- Work instruction -
Your job with the data below: print everything from the line that holds "Publicado em" down to the line that holds "Vania Nocchi", ends included, exactly, and nothing else.

- Study material -
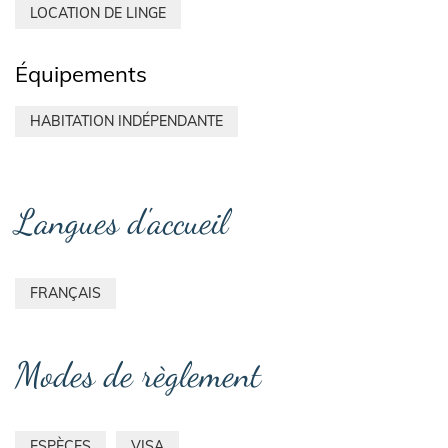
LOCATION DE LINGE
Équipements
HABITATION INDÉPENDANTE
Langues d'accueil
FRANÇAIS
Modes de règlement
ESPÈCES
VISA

--

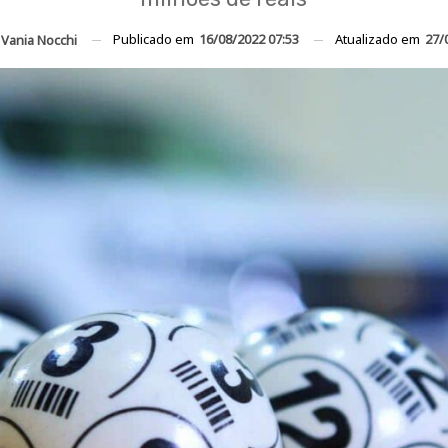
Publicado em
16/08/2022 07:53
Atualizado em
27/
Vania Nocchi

...

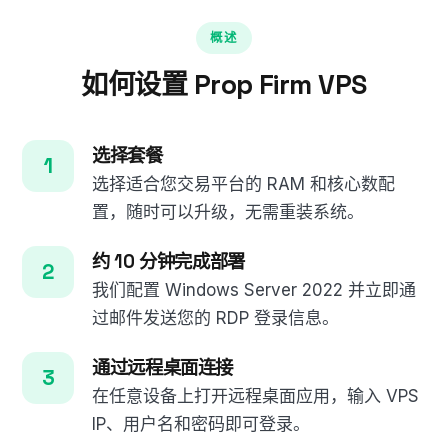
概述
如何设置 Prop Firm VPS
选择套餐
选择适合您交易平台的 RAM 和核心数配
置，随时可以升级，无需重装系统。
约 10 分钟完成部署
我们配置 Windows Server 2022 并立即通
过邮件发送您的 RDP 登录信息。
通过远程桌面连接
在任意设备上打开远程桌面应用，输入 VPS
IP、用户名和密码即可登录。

- Response to the exercise -
Publicado em
16/08/2022 07:53
Atualizado em
27/
Vania Nocchi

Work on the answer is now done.